Various stressors act via the mTOR (left) and/or the ISR network (right) that in turn impinge on the translational machinery. mTOR inhibition prevents the phosphorylation of 4E-BPs, which prevents eIF4E:eIF4G binding and interferes with eIF4F complex formation. Protein synthesis is further modulated by the phosphorylation of eIF4E via MNK1/2, although this process is incompletely understood. mTOR inhibition also leads to an activation of eEF2K, resulting in phosphorylation of eEF2 and a reduction in translation elongation (dashed lines denote indirect effects). Induction of ISR is mediated by four different kinases that phosphorylate eIF2α in response to different types of stress. Phosphorylation of eIF2α attenuates GEF activity of eIF2B, thereby decreasing ternary complex (TC; i.e., eIF2: $\text{tRNA}{}_{\text{i}}^{\text{Met}:}\text{GTP}$) levels. However, under these conditions of reduced global translation, select subsets of mRNAs encoding crucial stress response factors, such as ATF4, are translationally upregulated. Elevated eIF4F and TC levels allow high translation rates when energy and oxygen supply are not limiting.
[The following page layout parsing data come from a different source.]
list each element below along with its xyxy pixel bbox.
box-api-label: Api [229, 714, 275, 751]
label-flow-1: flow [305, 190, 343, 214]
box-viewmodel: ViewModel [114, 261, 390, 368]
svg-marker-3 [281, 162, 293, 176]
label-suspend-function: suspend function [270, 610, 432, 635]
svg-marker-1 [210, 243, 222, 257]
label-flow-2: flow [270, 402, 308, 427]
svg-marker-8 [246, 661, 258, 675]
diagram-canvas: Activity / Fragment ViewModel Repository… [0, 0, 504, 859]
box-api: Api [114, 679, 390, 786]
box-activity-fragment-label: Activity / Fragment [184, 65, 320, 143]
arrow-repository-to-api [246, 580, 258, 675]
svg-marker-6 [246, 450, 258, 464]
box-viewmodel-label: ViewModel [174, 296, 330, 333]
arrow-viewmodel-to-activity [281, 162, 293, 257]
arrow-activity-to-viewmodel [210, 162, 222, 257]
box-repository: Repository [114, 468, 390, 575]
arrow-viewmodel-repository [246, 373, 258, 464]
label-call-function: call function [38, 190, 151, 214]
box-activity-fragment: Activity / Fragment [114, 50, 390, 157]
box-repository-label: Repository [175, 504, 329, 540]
Conversely, conditions wherein the levels of eIF4F and TC are low denote translationally repressive states induced by various stressors, resulting in a global reduction in translation. Abbreviations: 4E-BP, 4E-binding proteins; ATF4, activating transcription factor 4; dsRNA, double-stranded RNA; eEF2K, eukaryotic translation elongation factor 2 kinase; eIF, eukaryotic translation initiation factor; ERK, extracellular signal-regulated kinase; GCN2, general control nonderepressible; GDP, guanosine diphosphate; GTP, guanosine triphosphate; HRI, heme-regulated inhibitor; MAPK, mitogen-activated protein kinase; Met, methionine; MNK, MAPK-interacting kinase; mTOR, mammalian/mechanistic target of rapamycin; P, protein phopsphorylation; PERK, PKR-like endoplasmic reticulum kinase; PKR, RNA-activated protein kinase.

Figure 3.. Extrinsic Cues Drive Plasticity through Translational Mechanisms.

Extrinsic cues that drive plastic phenotypes in cancer converge on the mechanistic/mammalian target of rapamycin complex 1 and the integrated stress response, ultimately leading to translational reprogramming. Cellular plasticity is underscored by adaptive processes, and the translational responses to stressors are highly context dependent. Dashed lines indicate new discoveries in the field that, as of yet, have not been robustly verified. Abbreviations: eEF2K, eukaryotic translation elongation factor 2 kinase; eIF, eukaryotic translation initiation factor; ERK, extracellular signal-regulated kinase; GTP, guanosine triphosphate; ISRIB, integrated stress response inhibitor; m⁷G, 7-methylguanosine; MAPK, mitogen-activated protein kinase; Met, methionine; MNK1/2, MAPK-interacting kinases 1/2; mTORC1, mechanistic/mammalian target of rapamycin complex 1; TGFβ, transforming growth factor β.